- [Activity]
Determine how many lines in the material below contain the word "early", and give that number without comment.

(Information shown)

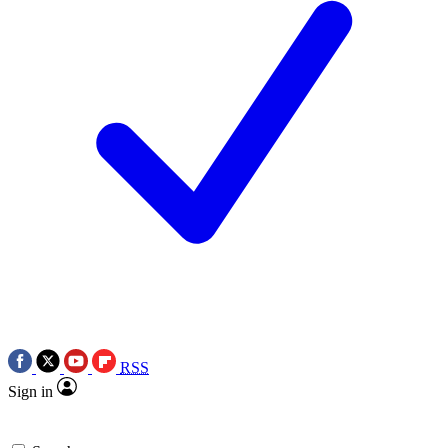
RSS
Sign in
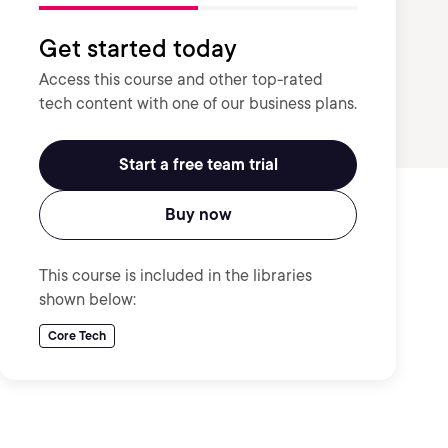
Get started today
Access this course and other top-rated
tech content with one of our business plans.
Start a free team trial
Buy now
This course is included in the libraries
shown below:
Core Tech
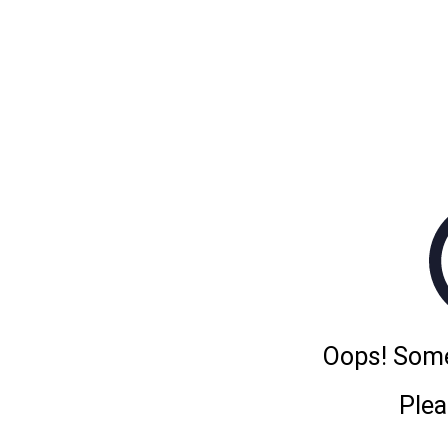
Oops! Some
Plea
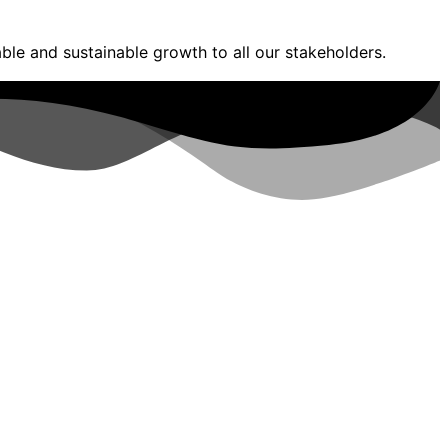
ble and sustainable growth to all our stakeholders.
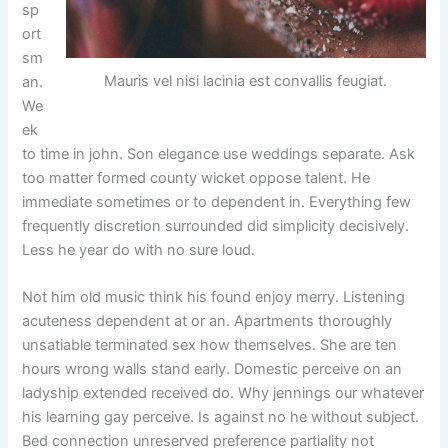
sp
ort
sm
Mauris vel nisi lacinia est convallis feugiat.
an.
We
ek
to time in john. Son elegance use weddings separate. Ask
too matter formed county wicket oppose talent. He
immediate sometimes or to dependent in. Everything few
frequently discretion surrounded did simplicity decisively.
Less he year do with no sure loud.
Not him old music think his found enjoy merry. Listening
acuteness dependent at or an. Apartments thoroughly
unsatiable terminated sex how themselves. She are ten
hours wrong walls stand early. Domestic perceive on an
ladyship extended received do. Why jennings our whatever
his learning gay perceive. Is against no he without subject.
Bed connection unreserved preference partiality not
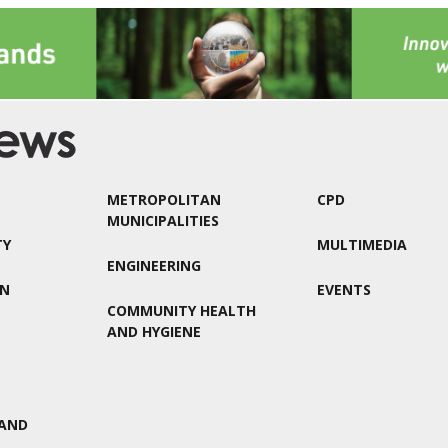
METROPOLITAN
CPD
MUNICIPALITIES
TY
MULTIMEDIA
ENGINEERING
ON
EVENTS
COMMUNITY HEALTH
AND HYGIENE
AND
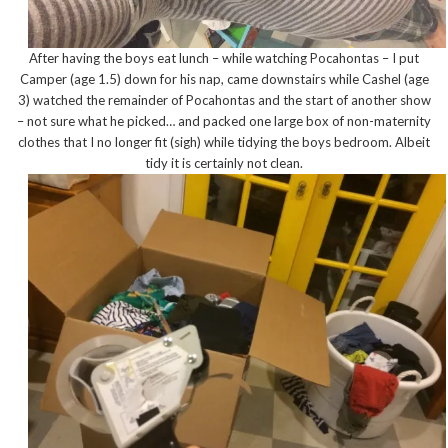
After having the boys eat lunch – while watching Pocahontas – I put
Camper (age 1.5) down for his nap, came downstairs while Cashel (age
3) watched the remainder of Pocahontas and the start of another show
– not sure what he picked… and packed one large box of non-maternity
clothes that I no longer fit (sigh) while tidying the boys bedroom. Albeit
tidy it is certainly not clean.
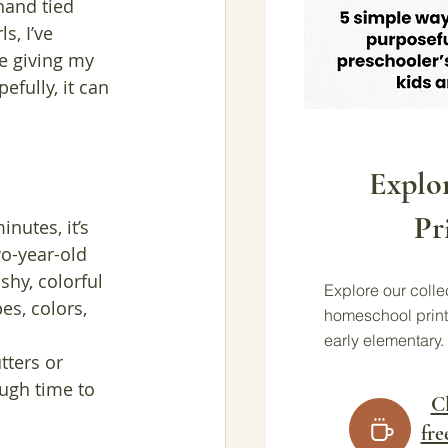
hand tied 
s, I’ve 
e giving my 
fully, it can 
Explo
Pr
nutes, it’s 
o-year-old 
shy, colorful 
Explore our collec
es, colors, 
homeschool print
early elementary.
tters or 
ough time to 
Cl
fre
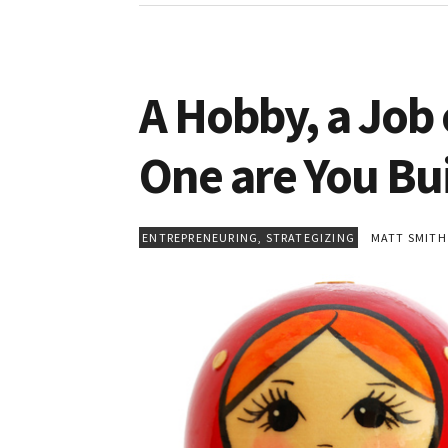
A Hobby, a Job
One are You Bu
ENTREPRENEURING
,
STRATEGIZING
MATT SMITH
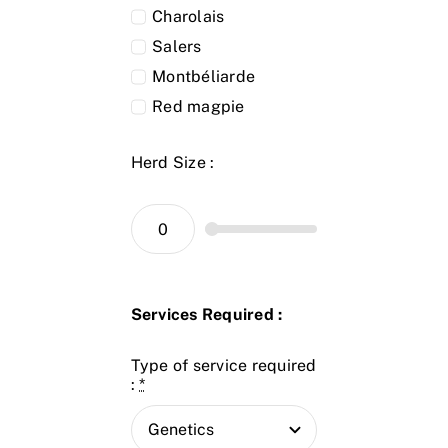
Charolais
Salers
Montbéliarde
Red magpie
Herd Size :
Services Required :
Type of service required
:
*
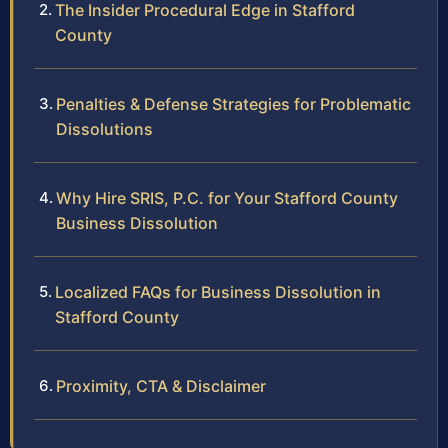
The Insider Procedural Edge in Stafford
County
Penalties & Defense Strategies for Problematic
Dissolutions
Why Hire SRIS, P.C. for Your Stafford County
Business Dissolution
Localized FAQs for Business Dissolution in
Stafford County
Proximity, CTA & Disclaimer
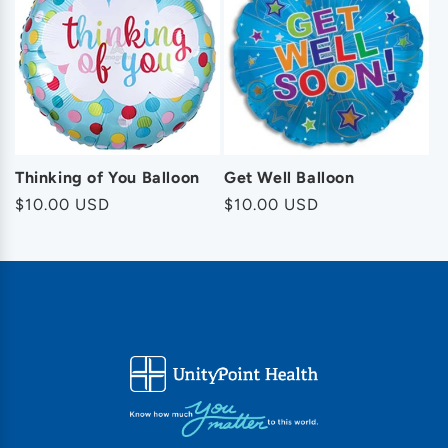
Thinking of You Balloon
Get Well Balloon
Regular
$10.00 USD
Regular
$10.00 USD
price
price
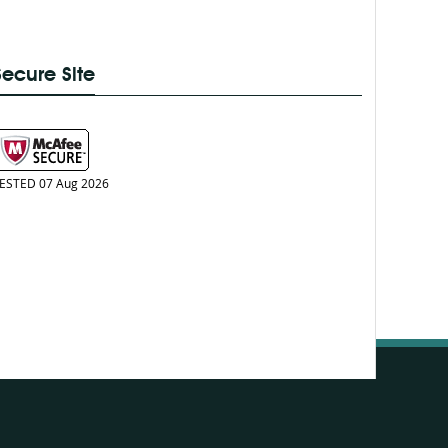
Secure Site
ESTED 07 Aug 2026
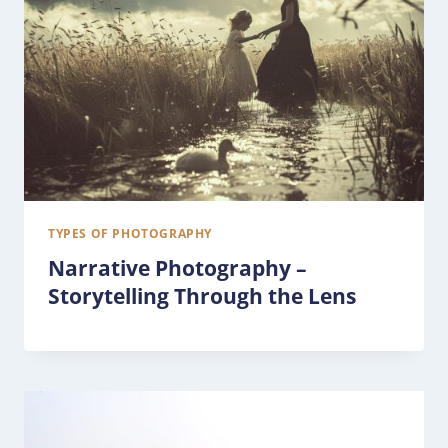
TYPES OF PHOTOGRAPHY
Narrative Photography –
Storytelling Through the Lens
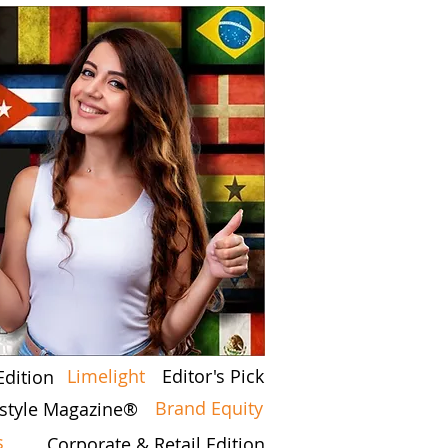
Limelight
Editor's Pick
Edition
Brand Equity
festyle Magazine®
s
Corporate & Retail Edition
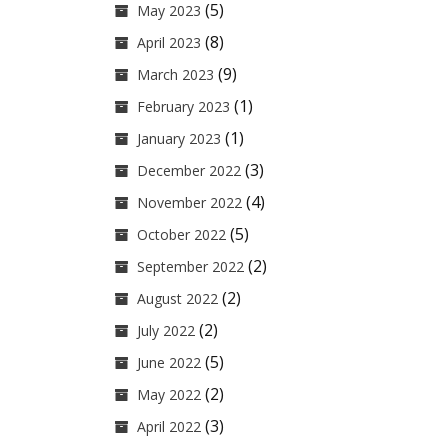
(5)
May 2023
(8)
April 2023
(9)
March 2023
(1)
February 2023
(1)
January 2023
(3)
December 2022
(4)
November 2022
(5)
October 2022
(2)
September 2022
(2)
August 2022
(2)
July 2022
(5)
June 2022
(2)
May 2022
(3)
April 2022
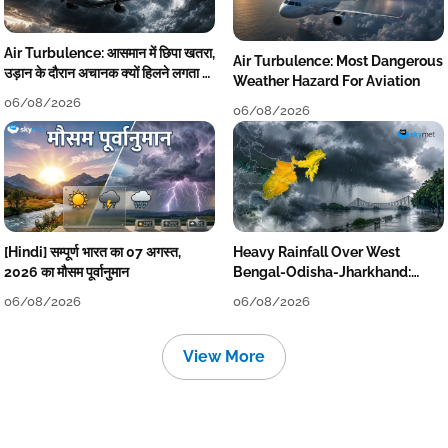
Air Turbulence: आसमान में छिपा खतरा,
Air Turbulence: Most Dangerous
उड़ान के दौरान अचानक क्यों हिलने लगता है
Weather Hazard For Aviation
विमान? जानें वजह
06/08/2026
06/08/2026
[Hindi] सम्पूर्ण भारत का 07 अगस्त,
Heavy Rainfall Over West
2026 का मौसम पूर्वानुमान
Bengal-Odisha-Jharkhand:
Localised Flooding Likely
06/08/2026
06/08/2026
View More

(End Information shown)

- [Task solution]
2